**Records for this task**
= = = =

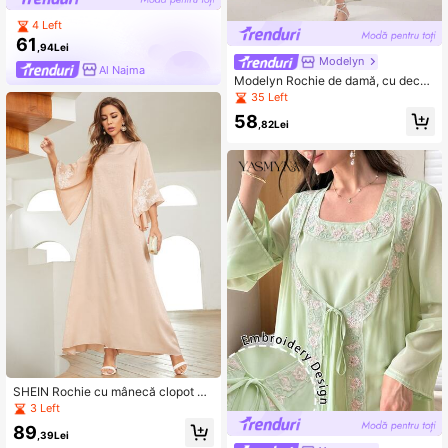
4 Left
61
,94Lei
Modelyn
Al Najma
Modelyn Rochie de damă, cu decolt
eu în V, imprimată cu tiv Wrap, în stil
35 Left
arab, elegantă, cu mâneci lungi
58
,82Lei
SHEIN Rochie cu mânecă clopot cu
aplicații
3 Left
89
,39Lei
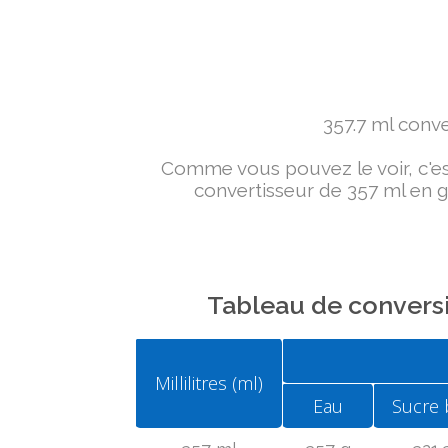
357.7 ml conver
Comme vous pouvez le voir, c'est 
convertisseur de 357 ml en g 
Tableau de conversi
Millilitres (ml)
Eau
Sucre 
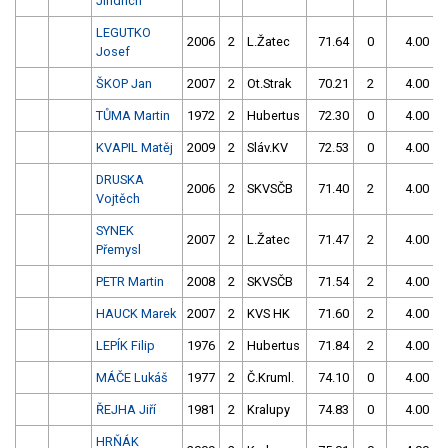
Jindřich
LEGUTKO
2006
2
L.Žatec
71.64
0
4.00
9
Josef
ŠKOP Jan
2007
2
Ot.Strak
70.21
2
4.00
9
TŮMA Martin
1972
2
Hubertus
72.30
0
4.00
9
KVAPIL Matěj
2009
2
Sláv.KV
72.53
0
4.00
9
DRUSKA
2006
2
SKVSČB
71.40
2
4.00
9
Vojtěch
SYNEK
2007
2
L.Žatec
71.47
2
4.00
9
Přemysl
PETR Martin
2008
2
SKVSČB
71.54
2
4.00
9
HAUCK Marek
2007
2
KVS HK
71.60
2
4.00
9
LEPÍK Filip
1976
2
Hubertus
71.84
2
4.00
9
MÁČE Lukáš
1977
2
Č.Kruml.
74.10
0
4.00
9
ŘEJHA Jiří
1981
2
Kralupy
74.83
0
4.00
9
HRŇÁK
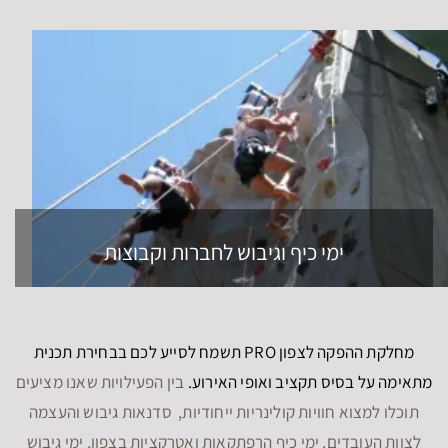
ימי כיף וגיבוש לחברות וקבוצות
מחלקת ההפקה לצפון PRO תשמח לסייע לכם בבחירת תכנית
מתאימה על בסיס תקציב ואופי האירוע.
בין הפעילויות שאנו מציעים
תוכלו למצוא חוויות קולינריות ייחודיות, סדנאות גיבוש והעצמה
לצוות העובדים, ימי כיף הרפתקאות ואטרקציות בצפון, ימי גיבוש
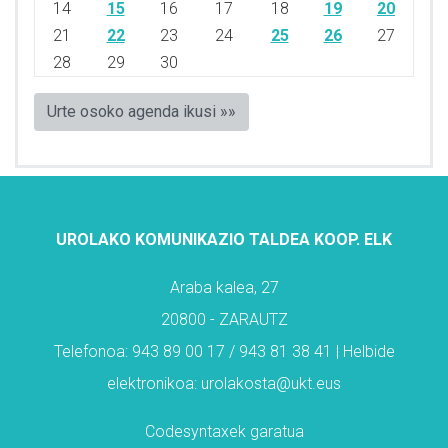
14
15
16
17
18
19
20
21
22
23
24
25
26
27
28
29
30
Urte osoko agenda ikusi »»
UROLAKO KOMUNIKAZIO TALDEA KOOP. ELK
Araba kalea, 27
20800 - ZARAUTZ
Telefonoa: 943 89 00 17 / 943 81 38 41 | Helbide
elektronikoa: urolakosta@ukt.eus
Codesyntaxek garatua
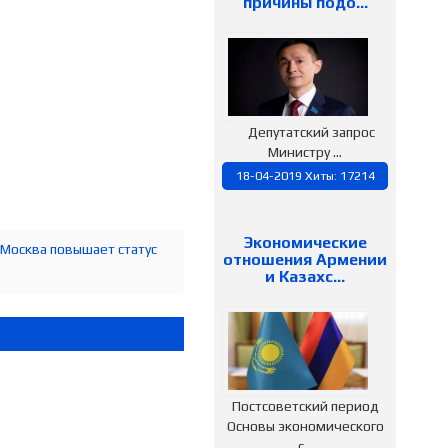
причины подо…
Депутатский запрос
Министру ...
18-04-2019 Хиты: 17214
Экономические
Москва повышает статус
отношения Армении
и Казахс…
Постсоветский период
Основы экономического
с...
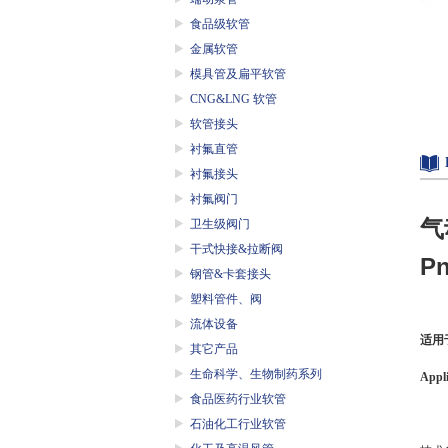
食品级软管
金属软管
模具管及扁平软管
CNG&LNG 软管
软管接头
衬氟直管
衬氟接头
衬氟阀门
气
卫生级阀门
干式快接&拉断阀
Pn
钢管&卡套接头
塑料管件、阀
流体设备
适用
其它产品
生命科学、生物制药系列
Appli
食品医药行业软管
石油化工行业软管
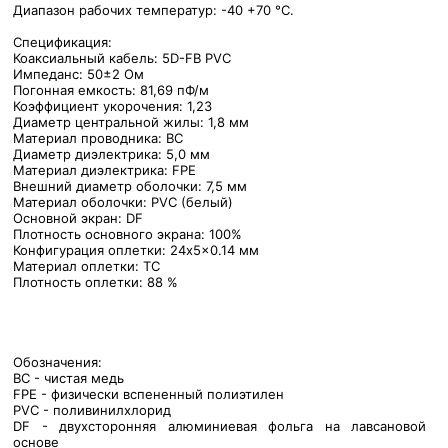
Диапазон рабочих температур: -40 +70 °C.
Спецификация:
Коаксиальный кабель: 5D-FB PVC
Импеданс: 50±2 Ом
Погонная емкость: 81,69 пФ/м
Коэффициент укорочения: 1,23
Диаметр центральной жилы: 1,8 мм
Материал проводника: BC
Диаметр диэлектрика: 5,0 мм
Материал диэлектрика: FPE
Внешний диаметр оболочки: 7,5 мм
Материал оболочки: PVC (белый)
Основной экран: DF
Плотность основного экрана: 100%
Конфигурация оплетки: 24x5x0.14 мм
Материал оплетки: TC
Плотность оплетки: 88 %
Обозначения:
BC - чистая медь
FPE - физически вспененный полиэтилен
PVC - поливинилхлорид
DF - двухсторонняя алюминиевая фольга на лавсановой
основе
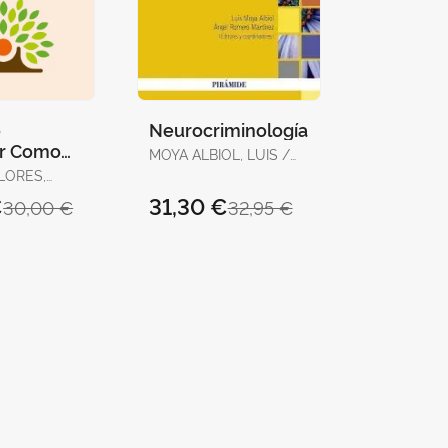
o
Neurocriminología
ar Como
MOYA ALBIOL, LUIS /
ntre
ROMERO MARTÍNEZ,
LORES,
dad y
ÁNGEL
€
31,30 €
30,00 €
32,95 €
d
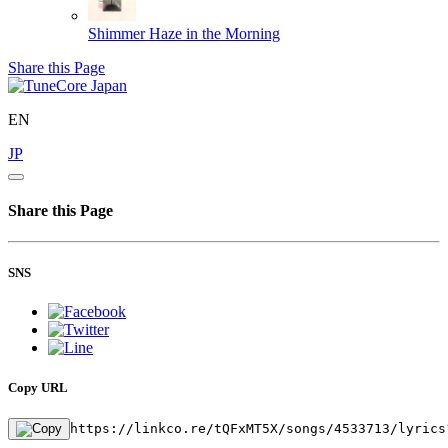
Shimmer
Haze in the Morning
Share this Page
EN
JP
Share this Page
SNS
Copy URL
https://linkco.re/tQFxMT5X/songs/4533713/lyrics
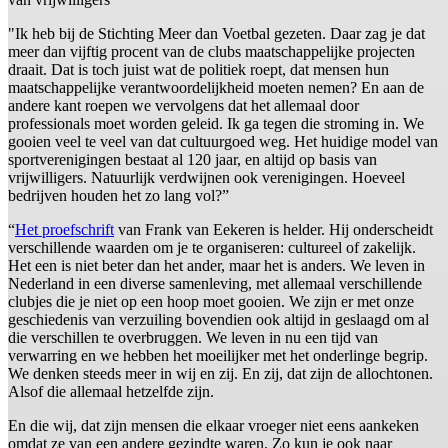
"Ik heb bij de Stichting Meer dan Voetbal gezeten. Daar zag je dat
meer dan vijftig procent van de clubs maatschappelijke projecten
draait. Dat is toch juist wat de politiek roept, dat mensen hun
maatschappelijke verantwoordelijkheid moeten nemen? En aan de
andere kant roepen we vervolgens dat het allemaal door
professionals moet worden geleid. Ik ga tegen die stroming in. We
gooien veel te veel van dat cultuurgoed weg. Het huidige model van
sportverenigingen bestaat al 120 jaar, en altijd op basis van
vrijwilligers. Natuurlijk verdwijnen ook verenigingen. Hoeveel
bedrijven houden het zo lang vol?”
“
Het proefschrift
van Frank van Eekeren is helder. Hij onderscheidt
verschillende waarden om je te organiseren: cultureel of zakelijk.
Het een is niet beter dan het ander, maar het is anders. We leven in
Nederland in een diverse samenleving, met allemaal verschillende
clubjes die je niet op een hoop moet gooien. We zijn er met onze
geschiedenis van verzuiling bovendien ook altijd in geslaagd om al
die verschillen te overbruggen. We leven in nu een tijd van
verwarring en we hebben het moeilijker met het onderlinge begrip.
We denken steeds meer in wij en zij. En zij, dat zijn de allochtonen.
Alsof die allemaal hetzelfde zijn.
En die wij, dat zijn mensen die elkaar vroeger niet eens aankeken
omdat ze van een andere gezindte waren. Zo kun je ook naar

= = = =

**Exercise directions**
Which part of the entries opens with the line containing "Министру ..." and closes with the line containing "Nederland in een"? Output that part exactly, ends included, pictures excluded.

**Written solution**
Министру ...
18-04-2019 Хиты: 17214
Экономические
Москва повышает статус
отношения Армении
и Казахс…
Постсоветский период
Основы экономического
с...
食品级软管
金属软管
模具管及扁平软管
CNG&LNG 软管
软管接头
衬氟直管
衬氟接头
衬氟阀门
气
卫生级阀门
干式快接&拉断阀
Pn
钢管&卡套接头
塑料管件、阀
流体设备
适用
其它产品
生命科学、生物制药系列
Appli
食品医药行业软管
石油化工行业软管
Диапазон рабочих температур: -40 +70 °C.
Спецификация:
Коаксиальный кабель: 5D-FB PVC
Импеданс: 50±2 Ом
Погонная емкость: 81,69 пФ/м
Коэффициент укорочения: 1,23
Диаметр центральной жилы: 1,8 мм
Материал проводника: BC
Диаметр диэлектрика: 5,0 мм
Материал диэлектрика: FPE
Внешний диаметр оболочки: 7,5 мм
Материал оболочки: PVC (белый)
Основной экран: DF
Плотность основного экрана: 100%
Конфигурация оплетки: 24x5x0.14 мм
Материал оплетки: TC
Плотность оплетки: 88 %
Обозначения:
BC - чистая медь
FPE - физически вспененный полиэтилен
PVC - поливинилхлорид
DF - двухсторонняя алюминиевая фольга на лавсановой
основе
o
Neurocriminología
ar Como
MOYA ALBIOL, LUIS /
ntre
ROMERO MARTÍNEZ,
LORES,
dad y
ÁNGEL
€
31,30 €
30,00 €
32,95 €
d
Shimmer
Haze in the Morning
Share this Page
EN
JP
Share this Page
SNS
Copy URL
https://linkco.re/tQFxMT5X/songs/4533713/lyrics
"Ik heb bij de Stichting Meer dan Voetbal gezeten. Daar zag je dat
meer dan vijftig procent van de clubs maatschappelijke projecten
draait. Dat is toch juist wat de politiek roept, dat mensen hun
maatschappelijke verantwoordelijkheid moeten nemen? En aan de
andere kant roepen we vervolgens dat het allemaal door
professionals moet worden geleid. Ik ga tegen die stroming in. We
gooien veel te veel van dat cultuurgoed weg. Het huidige model van
sportverenigingen bestaat al 120 jaar, en altijd op basis van
vrijwilligers. Natuurlijk verdwijnen ook verenigingen. Hoeveel
bedrijven houden het zo lang vol?”
“
Het proefschrift
van Frank van Eekeren is helder. Hij onderscheidt
verschillende waarden om je te organiseren: cultureel of zakelijk.
Het een is niet beter dan het ander, maar het is anders. We leven in
Nederland in een diverse samenleving, met allemaal verschillende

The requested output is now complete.